Everywhere you look these days new films are tackling mental illness, the end of the world, or both. Leave it to provocateur, Hitler commentator, and visual poet Lars Von Trier (Dogville, Antichrist, Breaking The Waves) to tie the two subjects together with an uncanny verve and a vision which, while pitch-dark, contains more than a shred of hope.
In the best of the film’s many excellent performances, Kirstin Dunst (Cannes Best Actress) plays Justine, a new bride who’s experiencing acute depression, which she refers to as feeling “a little sad.” The first half of the film is a brilliant Bergmanesque study of the most primal elements of a dysfunctional family to end all dysfunctional families. There’s a toast from Justine’s raggedy father (John Hurt) that ignores the bride and groom and directly slings an arrow at his shrew of an ex-wife (a stone-cold (fox) Charlotte Rampling). Her reply to the couple is “Enjoy it while it lasts. I hate marriage.” They never get to find out since shenanigans bordering on the surreal soon take place, including an incident with the bride in an uncompromising position with a co-worker on the sprawling front lawn of her sister and brother-in-law’s mansion. Before we know it Rampling’s son-in-law (Kiefer Sutherland) is throwing Rampling’s belongings out the front door and Dunst tells off her advertising agency honcho boss (a perfect Stellan Skarsgard)–all before the cake is even cut. Alexander Skarsgard (True Blood, Stellan’s real life son) plays the clueless groom, not accidentally an American.

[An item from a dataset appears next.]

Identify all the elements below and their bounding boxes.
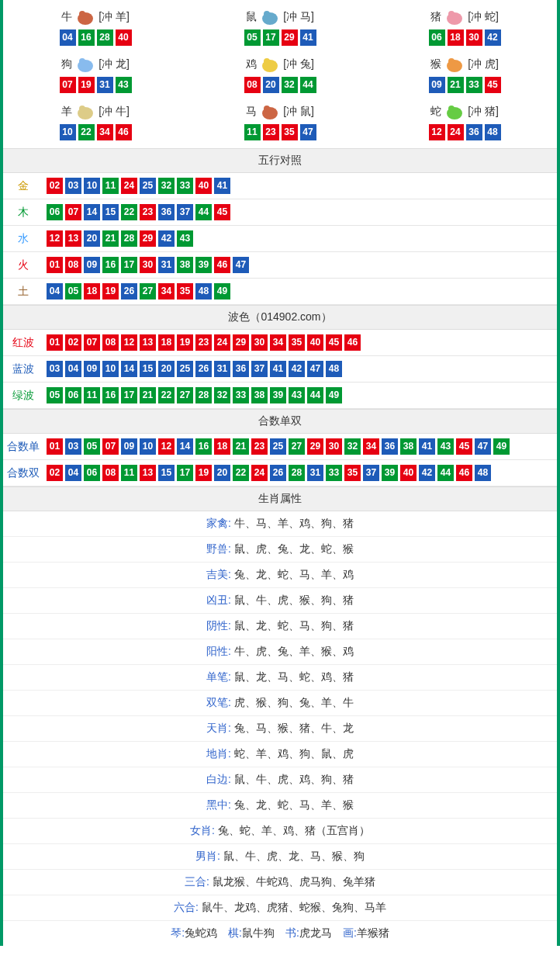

Charlotte Gainsbourg, as Dunst’s toe-the-line older sister, is highly memorable as Dunst’s protector and rival. During the film’s key second half her character changes most dramatically as the planet Melancholia heads for a possible collision with The Earth. Gainsbourg is increasingly fretful for her young child despite Sutherland telling everyone not to worry. Science assures the dreaded collision won’t happen. It’s no spoiler to unveil he’s mistaken. His ostensible voice of reason throughout the wedding fiasco as the patriarchal domineering head of the family comes up short, paving the way for the increasingly demented Justine to provide a genuine way of coping with The End. Like Genevieve Bujold in King of Hearts her madness provides the creative sanity for the monumental crisis. The film’s use of Wagner’s “Tristan and Isolde” is a true thing of beauty and Von Trier’s stunning visuals enhance this frightening yet cathartic allegory of life and death. The film’s ending is one of the most moving finales imaginable.
Just try to imagine it…….. it’s better than that.